The UK's FSA chairman has a point. Unfortunately, the longer the recession or "it still feels like a recession" continues, it's hard not to look at the banker bonuses which were completely unjust. While it would be nice to see policy changes, from a distance, it looks as though many politicians have slapped themselves on the back for taking action against the banks. Unfortunately out in the real world, that success is much less impressive looking. It also sounds like a reach that we should expect the same political leadership who signed off on the initial policies that led to the meltdown, then signed off on the bailouts which rewarded bad behavior, to effectively implement serious change.
In that context, how seriously should anyone expect policy reform? Heck, we now have the Obama administration wilting in the sun from criticism of his administration being too harsh on business. Rather than looking around at the support throughout the US and across party lines for serious reform, Obama has decided to listen to the Wall Street voices and be even more receptive to their needs. And we're to expect policy change? In the UK, does the FSA's Jonathan Turner honestly expect the Tories to propose serious reform?
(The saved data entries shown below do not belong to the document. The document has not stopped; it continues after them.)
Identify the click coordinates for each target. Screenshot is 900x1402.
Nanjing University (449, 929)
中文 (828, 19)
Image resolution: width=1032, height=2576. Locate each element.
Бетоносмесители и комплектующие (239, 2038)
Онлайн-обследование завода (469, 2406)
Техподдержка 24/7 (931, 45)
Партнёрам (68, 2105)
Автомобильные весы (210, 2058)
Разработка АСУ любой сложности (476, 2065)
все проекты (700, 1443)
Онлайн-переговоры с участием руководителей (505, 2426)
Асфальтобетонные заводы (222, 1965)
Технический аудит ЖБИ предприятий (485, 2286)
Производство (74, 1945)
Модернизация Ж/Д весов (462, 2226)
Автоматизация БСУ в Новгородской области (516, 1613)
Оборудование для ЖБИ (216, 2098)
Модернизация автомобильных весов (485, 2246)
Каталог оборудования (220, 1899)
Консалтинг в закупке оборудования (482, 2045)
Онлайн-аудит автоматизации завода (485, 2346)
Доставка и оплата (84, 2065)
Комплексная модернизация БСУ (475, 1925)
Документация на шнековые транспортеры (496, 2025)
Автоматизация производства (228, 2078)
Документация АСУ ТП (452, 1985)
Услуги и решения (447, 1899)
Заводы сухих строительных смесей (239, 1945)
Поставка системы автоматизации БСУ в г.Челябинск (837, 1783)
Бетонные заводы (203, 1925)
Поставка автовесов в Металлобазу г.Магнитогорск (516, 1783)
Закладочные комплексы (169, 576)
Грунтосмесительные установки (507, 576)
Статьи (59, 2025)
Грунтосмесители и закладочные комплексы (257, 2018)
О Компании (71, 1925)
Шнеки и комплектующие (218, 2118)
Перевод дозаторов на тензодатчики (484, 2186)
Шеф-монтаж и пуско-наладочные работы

In a speech to a City audience at the Mansion House, Turner said that there had been "some absurd bonuses for excessive risk-taking" and admitted that bonuses needed to be regulated to discourage the practice.
"There was an explosion of exotic product development, which last year I labelled as socially useless, a phrase from which I in no way draw back," he said. His criticism had been targeted at complex financial instruments such as collateralised debt obligations (CDOs), which were at the root of the credit crunch.
But he added: "We also need to move beyond the demonisation of overpaid traders to recognise, that in finance and economics, ill-designed policy is a more powerful force for harm than individual greed or error, and to ensure that we address the fundamentals of what went wrong."